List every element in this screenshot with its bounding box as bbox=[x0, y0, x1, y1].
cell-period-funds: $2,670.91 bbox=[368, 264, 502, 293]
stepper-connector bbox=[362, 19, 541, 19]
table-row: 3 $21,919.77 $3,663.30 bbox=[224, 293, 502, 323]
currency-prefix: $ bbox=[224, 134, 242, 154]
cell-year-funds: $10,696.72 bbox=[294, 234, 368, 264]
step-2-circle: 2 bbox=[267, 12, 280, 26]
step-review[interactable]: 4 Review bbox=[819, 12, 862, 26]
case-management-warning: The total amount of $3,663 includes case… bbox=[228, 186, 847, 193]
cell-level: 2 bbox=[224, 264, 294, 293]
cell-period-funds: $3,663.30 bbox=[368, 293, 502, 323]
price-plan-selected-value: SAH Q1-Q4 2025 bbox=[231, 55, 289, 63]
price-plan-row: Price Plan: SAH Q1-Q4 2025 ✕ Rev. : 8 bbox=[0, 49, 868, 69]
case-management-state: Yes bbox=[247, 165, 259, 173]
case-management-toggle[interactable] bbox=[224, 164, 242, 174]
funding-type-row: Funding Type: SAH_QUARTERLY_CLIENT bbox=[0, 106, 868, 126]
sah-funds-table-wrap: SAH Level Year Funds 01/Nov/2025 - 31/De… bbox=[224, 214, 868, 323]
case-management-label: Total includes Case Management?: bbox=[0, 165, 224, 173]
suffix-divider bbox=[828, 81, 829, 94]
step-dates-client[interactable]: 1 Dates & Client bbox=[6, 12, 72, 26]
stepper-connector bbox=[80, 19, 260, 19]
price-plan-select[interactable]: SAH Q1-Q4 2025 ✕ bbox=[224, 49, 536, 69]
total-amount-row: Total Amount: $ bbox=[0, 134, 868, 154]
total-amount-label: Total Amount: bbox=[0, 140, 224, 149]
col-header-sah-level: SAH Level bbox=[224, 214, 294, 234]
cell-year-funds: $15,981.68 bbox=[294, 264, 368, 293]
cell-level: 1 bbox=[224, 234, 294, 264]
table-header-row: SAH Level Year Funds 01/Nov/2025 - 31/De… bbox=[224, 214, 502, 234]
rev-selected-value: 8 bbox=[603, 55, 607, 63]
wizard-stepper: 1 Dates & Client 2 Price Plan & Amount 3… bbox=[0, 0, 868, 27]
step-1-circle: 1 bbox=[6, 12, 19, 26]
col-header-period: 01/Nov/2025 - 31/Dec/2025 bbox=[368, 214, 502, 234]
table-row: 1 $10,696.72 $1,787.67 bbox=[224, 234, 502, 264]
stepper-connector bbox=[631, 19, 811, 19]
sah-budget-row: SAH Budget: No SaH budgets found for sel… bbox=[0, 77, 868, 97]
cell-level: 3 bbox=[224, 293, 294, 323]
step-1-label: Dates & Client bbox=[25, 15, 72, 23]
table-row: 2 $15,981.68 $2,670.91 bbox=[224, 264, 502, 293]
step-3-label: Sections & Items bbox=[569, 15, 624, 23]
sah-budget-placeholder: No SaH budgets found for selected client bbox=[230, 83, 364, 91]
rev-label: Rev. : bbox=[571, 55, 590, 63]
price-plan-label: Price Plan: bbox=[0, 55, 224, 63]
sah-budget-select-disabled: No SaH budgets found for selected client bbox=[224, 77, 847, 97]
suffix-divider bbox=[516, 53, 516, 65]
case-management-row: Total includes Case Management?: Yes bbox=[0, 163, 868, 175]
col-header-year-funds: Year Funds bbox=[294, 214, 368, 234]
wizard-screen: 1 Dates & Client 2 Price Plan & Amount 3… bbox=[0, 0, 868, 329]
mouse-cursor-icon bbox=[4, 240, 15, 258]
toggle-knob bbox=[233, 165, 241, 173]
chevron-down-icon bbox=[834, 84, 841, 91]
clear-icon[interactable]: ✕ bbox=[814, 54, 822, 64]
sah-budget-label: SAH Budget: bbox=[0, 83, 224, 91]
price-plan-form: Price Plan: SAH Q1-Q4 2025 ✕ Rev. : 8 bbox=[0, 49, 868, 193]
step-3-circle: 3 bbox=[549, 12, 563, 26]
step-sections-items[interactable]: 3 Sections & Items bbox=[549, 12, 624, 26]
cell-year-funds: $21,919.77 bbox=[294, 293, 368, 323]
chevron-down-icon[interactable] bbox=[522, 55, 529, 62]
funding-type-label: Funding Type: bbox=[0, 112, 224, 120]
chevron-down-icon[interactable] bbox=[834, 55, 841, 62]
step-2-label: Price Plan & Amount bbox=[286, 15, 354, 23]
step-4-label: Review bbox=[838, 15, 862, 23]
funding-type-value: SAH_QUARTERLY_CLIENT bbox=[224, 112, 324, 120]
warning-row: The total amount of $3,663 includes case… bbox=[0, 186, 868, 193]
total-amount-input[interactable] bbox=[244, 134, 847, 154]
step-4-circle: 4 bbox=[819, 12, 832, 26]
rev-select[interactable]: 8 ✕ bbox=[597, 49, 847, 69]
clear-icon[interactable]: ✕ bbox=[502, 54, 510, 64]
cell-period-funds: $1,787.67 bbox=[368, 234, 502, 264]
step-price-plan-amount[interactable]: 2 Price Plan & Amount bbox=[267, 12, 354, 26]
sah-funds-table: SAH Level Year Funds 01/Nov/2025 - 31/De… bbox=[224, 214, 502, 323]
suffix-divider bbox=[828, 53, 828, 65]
====================
**Work instructions:**
Exact copy required. Retype all of the entries word for word.

**Expected output:**
List every element in this screenshot with its bounding box as bbox=[x0, y0, x1, y1].
cell-period-funds: $2,670.91 bbox=[368, 264, 502, 293]
stepper-connector bbox=[362, 19, 541, 19]
table-row: 3 $21,919.77 $3,663.30 bbox=[224, 293, 502, 323]
currency-prefix: $ bbox=[224, 134, 242, 154]
cell-year-funds: $10,696.72 bbox=[294, 234, 368, 264]
step-2-circle: 2 bbox=[267, 12, 280, 26]
step-review[interactable]: 4 Review bbox=[819, 12, 862, 26]
case-management-warning: The total amount of $3,663 includes case… bbox=[228, 186, 847, 193]
cell-level: 2 bbox=[224, 264, 294, 293]
cell-period-funds: $3,663.30 bbox=[368, 293, 502, 323]
price-plan-selected-value: SAH Q1-Q4 2025 bbox=[231, 55, 289, 63]
price-plan-row: Price Plan: SAH Q1-Q4 2025 ✕ Rev. : 8 bbox=[0, 49, 868, 69]
case-management-state: Yes bbox=[247, 165, 259, 173]
case-management-toggle[interactable] bbox=[224, 164, 242, 174]
funding-type-row: Funding Type: SAH_QUARTERLY_CLIENT bbox=[0, 106, 868, 126]
sah-funds-table-wrap: SAH Level Year Funds 01/Nov/2025 - 31/De… bbox=[224, 214, 868, 323]
case-management-label: Total includes Case Management?: bbox=[0, 165, 224, 173]
suffix-divider bbox=[828, 81, 829, 94]
step-dates-client[interactable]: 1 Dates & Client bbox=[6, 12, 72, 26]
stepper-connector bbox=[80, 19, 260, 19]
price-plan-select[interactable]: SAH Q1-Q4 2025 ✕ bbox=[224, 49, 536, 69]
total-amount-row: Total Amount: $ bbox=[0, 134, 868, 154]
total-amount-label: Total Amount: bbox=[0, 140, 224, 149]
col-header-sah-level: SAH Level bbox=[224, 214, 294, 234]
cell-year-funds: $15,981.68 bbox=[294, 264, 368, 293]
cell-level: 1 bbox=[224, 234, 294, 264]
table-header-row: SAH Level Year Funds 01/Nov/2025 - 31/De… bbox=[224, 214, 502, 234]
rev-selected-value: 8 bbox=[603, 55, 607, 63]
wizard-stepper: 1 Dates & Client 2 Price Plan & Amount 3… bbox=[0, 0, 868, 27]
step-1-circle: 1 bbox=[6, 12, 19, 26]
col-header-period: 01/Nov/2025 - 31/Dec/2025 bbox=[368, 214, 502, 234]
table-row: 1 $10,696.72 $1,787.67 bbox=[224, 234, 502, 264]
stepper-connector bbox=[631, 19, 811, 19]
sah-budget-row: SAH Budget: No SaH budgets found for sel… bbox=[0, 77, 868, 97]
cell-level: 3 bbox=[224, 293, 294, 323]
step-1-label: Dates & Client bbox=[25, 15, 72, 23]
table-row: 2 $15,981.68 $2,670.91 bbox=[224, 264, 502, 293]
step-3-label: Sections & Items bbox=[569, 15, 624, 23]
sah-budget-placeholder: No SaH budgets found for selected client bbox=[230, 83, 364, 91]
rev-label: Rev. : bbox=[571, 55, 590, 63]
price-plan-label: Price Plan: bbox=[0, 55, 224, 63]
sah-budget-select-disabled: No SaH budgets found for selected client bbox=[224, 77, 847, 97]
suffix-divider bbox=[516, 53, 516, 65]
case-management-row: Total includes Case Management?: Yes bbox=[0, 163, 868, 175]
col-header-year-funds: Year Funds bbox=[294, 214, 368, 234]
wizard-screen: 1 Dates & Client 2 Price Plan & Amount 3… bbox=[0, 0, 868, 329]
mouse-cursor-icon bbox=[4, 240, 15, 258]
toggle-knob bbox=[233, 165, 241, 173]
chevron-down-icon bbox=[834, 84, 841, 91]
clear-icon[interactable]: ✕ bbox=[814, 54, 822, 64]
sah-budget-label: SAH Budget: bbox=[0, 83, 224, 91]
price-plan-form: Price Plan: SAH Q1-Q4 2025 ✕ Rev. : 8 bbox=[0, 49, 868, 193]
step-3-circle: 3 bbox=[549, 12, 563, 26]
step-sections-items[interactable]: 3 Sections & Items bbox=[549, 12, 624, 26]
cell-year-funds: $21,919.77 bbox=[294, 293, 368, 323]
chevron-down-icon[interactable] bbox=[522, 55, 529, 62]
funding-type-label: Funding Type: bbox=[0, 112, 224, 120]
chevron-down-icon[interactable] bbox=[834, 55, 841, 62]
step-2-label: Price Plan & Amount bbox=[286, 15, 354, 23]
step-4-label: Review bbox=[838, 15, 862, 23]
funding-type-value: SAH_QUARTERLY_CLIENT bbox=[224, 112, 324, 120]
warning-row: The total amount of $3,663 includes case… bbox=[0, 186, 868, 193]
total-amount-input[interactable] bbox=[244, 134, 847, 154]
step-4-circle: 4 bbox=[819, 12, 832, 26]
rev-select[interactable]: 8 ✕ bbox=[597, 49, 847, 69]
clear-icon[interactable]: ✕ bbox=[502, 54, 510, 64]
cell-period-funds: $1,787.67 bbox=[368, 234, 502, 264]
step-price-plan-amount[interactable]: 2 Price Plan & Amount bbox=[267, 12, 354, 26]
sah-funds-table: SAH Level Year Funds 01/Nov/2025 - 31/De… bbox=[224, 214, 502, 323]
suffix-divider bbox=[828, 53, 828, 65]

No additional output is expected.